To begin with, we create a t-SNE object that we are going to use.
tsne_model = TSNE(perplexity=30, n_components=2, learning_rate=200, early_exaggeration=4.0,init='pca',
n_iter=2000, random_state=2233212, metric='euclidean', verbose=100 )
umap_model = umap.UMAP(n_neighbors=30, n_components=2, random_state=1711)
We first of all visualize our multi-dimensional heart using t-sne:
data= load_ex2_data_pca(seed=1235, n_add=20)
tsne_model = TSNE(perplexity=30, n_components=2, learning_rate=200, early_exaggeration=4.0,init='pca',
n_iter=300, random_state=2233212, metric='euclidean', verbose=100 )
tsne_heart = tsne_model.fit_transform(data)
plt.scatter(tsne_heart[:,0],tsne_heart[:,1])
And using UMAP :
umap_model = umap.UMAP(n_neighbors=30, n_components=2, random_state=1711)
umap_hart = umap_model.fit_transform(data)
plt.scatter(umap_hart[:, 0], umap_hart[:, 1])
mnist = tf.keras.datasets.mnist
(train_images, train_labels), (test_images, test_labels) = mnist.load_data()
n_examples = 5000
data=train_images[:n_examples,:].reshape(n_examples,-1)
data=data/255
labels=train_labels[:n_examples]
# not to run on COLAB
# tsne_model = TSNE(perplexity=10, n_components=2, learning_rate=200,
# early_exaggeration=4.0,init='pca',
# n_iter=2000, random_state=2233212,
# metric='euclidean', verbose=100, n_jobs=1)
# tsne_mnist = tsne_model.fit_transform(data)
# plt.scatter(tsne_mnist[:,0],tsne_mnist[:,1],c=labels,s=10)
umap_model = umap.UMAP(n_neighbors=10, n_components=2, random_state=1711)
umap_mnist = umap_model.fit_transform(data)
plt.scatter(umap_mnist[:, 0], umap_mnist[:, 1], c=labels, s=10)

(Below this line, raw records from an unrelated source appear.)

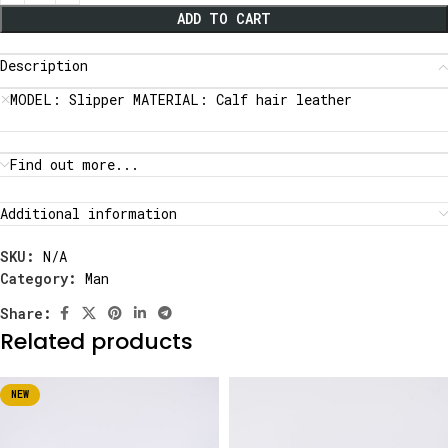
ADD TO CART
Description
MODEL: Slipper MATERIAL: Calf hair leather
Find out more...
Additional information
SKU:
N/A
Category:
Man
Share:
Related products
NEW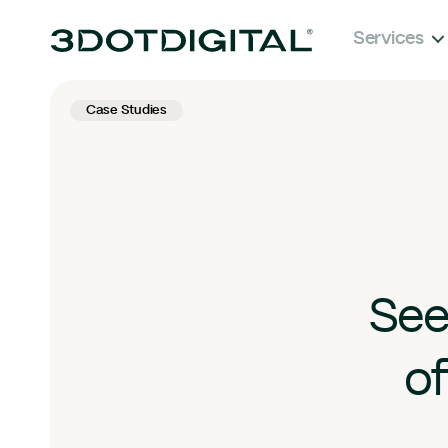
Services
Case Studies
See
of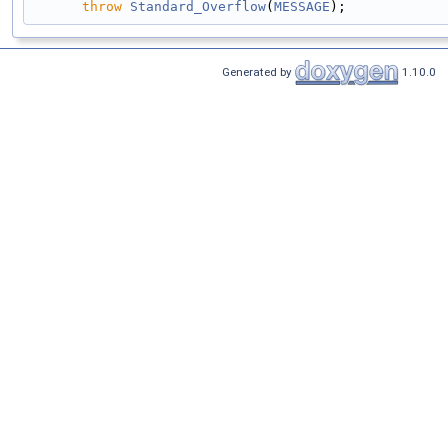
throw
Standard_Overflow
(
MESSAGE
);
Generated by
1.10.0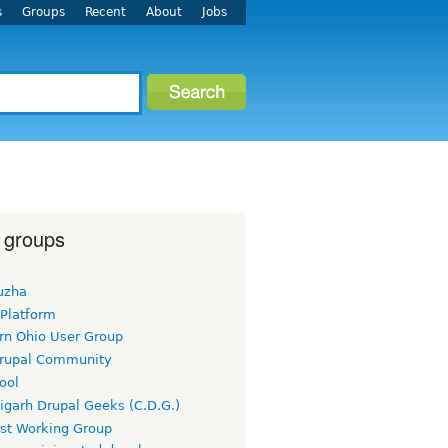
s
Groups
Recent
About
Jobs
 groups
uzha
 Platform
rn Ohio User Group
rupal Community
ool
igarh Drupal Geeks (C.D.G.)
rst Working Group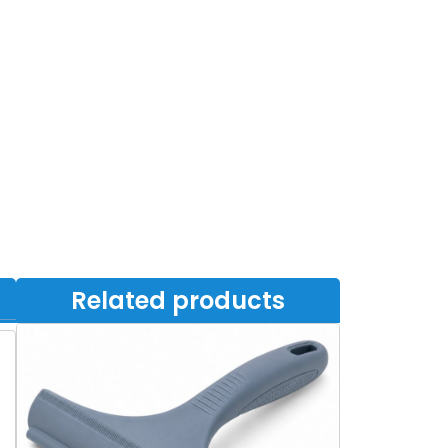
Related products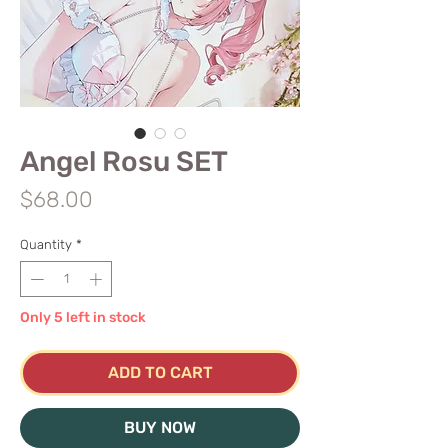
Angel Rosu SET
Price
$68.00
Quantity
*
Only 5 left in stock
ADD TO CART
BUY NOW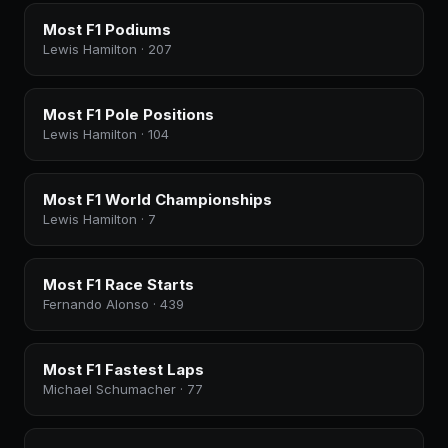
Most F1 Podiums
Lewis Hamilton · 207
Most F1 Pole Positions
Lewis Hamilton · 104
Most F1 World Championships
Lewis Hamilton · 7
Most F1 Race Starts
Fernando Alonso · 439
Most F1 Fastest Laps
Michael Schumacher · 77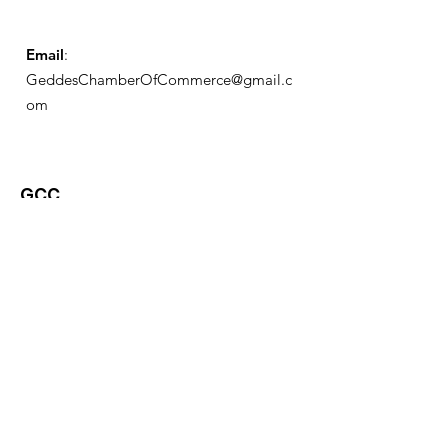
Email
:
GeddesChamberOfCommerce@gmail.c
om
GCC
Geddes Chamber of
Commerce
Quick Links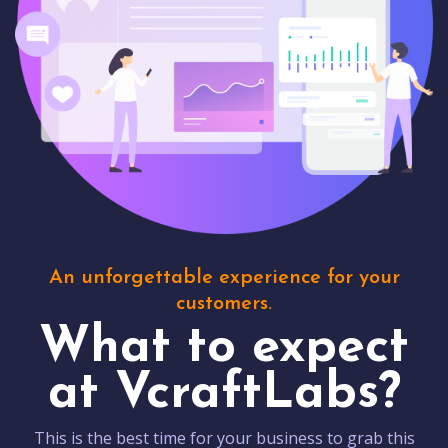
An unforgettable experience for your
customers.
What to expect
at VcraftLabs?
This is the best time for your business to grab this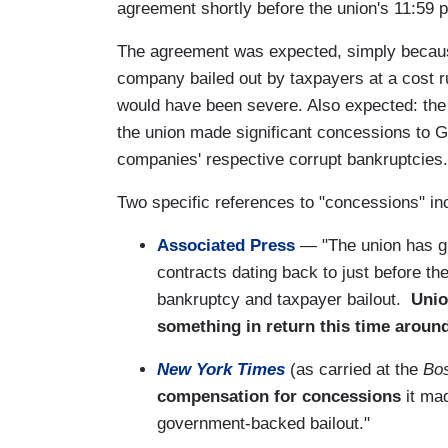
agreement shortly before the union's 11:59 p
The agreement was expected, simply because 
company bailed out by taxpayers at a cost run
would have been severe. Also expected: the
the union made significant concessions to G
companies' respective corrupt bankruptcies.
Two specific references to "concessions" inc
Associated Press
— "The union has g
contracts dating back to just before t
bankruptcy and taxpayer bailout.
Unio
something in return this time around
New York Times
(as carried at the
Bo
compensation for concessions
it mad
government-backed bailout."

fmnist = tf.keras.datasets.fashion_mnist
(train_images, train_labels), (test_images, test_labels) = fmnist.load_data()
n_examples = 5000
data=train_images[:n_examples,:].reshape(n_examples,-1)
data=data/255
labels=train_labels[:n_examples]
# not to run on COLAB
# tsne_model = TSNE(perplexity=50, n_components=2, learning_rate=200, early_exaggeration=4.0,init='pca',
# n_iter=1000, random_state=2233212, metric='euclidean', verbose=100 )
# tsne_fmnist = tsne_model.fit_transform(data)

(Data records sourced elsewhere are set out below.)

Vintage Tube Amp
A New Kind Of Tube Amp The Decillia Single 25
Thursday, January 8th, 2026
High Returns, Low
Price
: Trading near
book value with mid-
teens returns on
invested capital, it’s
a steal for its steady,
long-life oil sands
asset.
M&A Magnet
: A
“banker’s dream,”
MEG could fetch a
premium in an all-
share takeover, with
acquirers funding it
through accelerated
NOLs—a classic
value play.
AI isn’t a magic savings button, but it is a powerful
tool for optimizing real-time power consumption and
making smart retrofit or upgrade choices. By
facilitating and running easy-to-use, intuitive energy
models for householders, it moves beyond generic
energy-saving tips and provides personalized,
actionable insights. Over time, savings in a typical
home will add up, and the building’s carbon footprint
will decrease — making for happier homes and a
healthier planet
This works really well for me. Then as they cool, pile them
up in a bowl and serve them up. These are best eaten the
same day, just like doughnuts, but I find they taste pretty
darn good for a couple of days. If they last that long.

# plt.scatter(tsne_fmnist[:,0],tsne_fmnist[:,1],c=labels,s=10)
umap_model = umap.UMAP(n_neighbors=50, n_components=2, random_state=1711)
umap_fmnist = umap_model.fit_transform(data)
plt.scatter(umap_fmnist[:, 0], umap_fmnist[:, 1], c=labels, s=10)
data=house_prices_dataset_normed()
# not to run on COLAB
#tsne_model = TSNE(perplexity=30, n_components=2, learning_rate=200,
# early_exaggeration=4.0,init='pca', n_iter=1000,
# random_state=2233212, metric='euclidean', verbose=100)
#tsne_houses = tsne_model.fit_transform(data)
#plt.scatter(tsne_houses[:,0],tsne_houses[:,1],s=20)
#plt.savefig('t_sne_houses.png')
umap_model = umap.UMAP(n_neighbors=30, n_components=2, random_state=1711)
umap_houses = umap_model.fit_transform(data)
plt.scatter(umap_houses[:, 0], umap_houses[:, 1], s=20)
Message: Visualization techniques are useful for having an initial grasp of multi-dimensional datasets and guide further analsis and the choice of the modelling data strategy.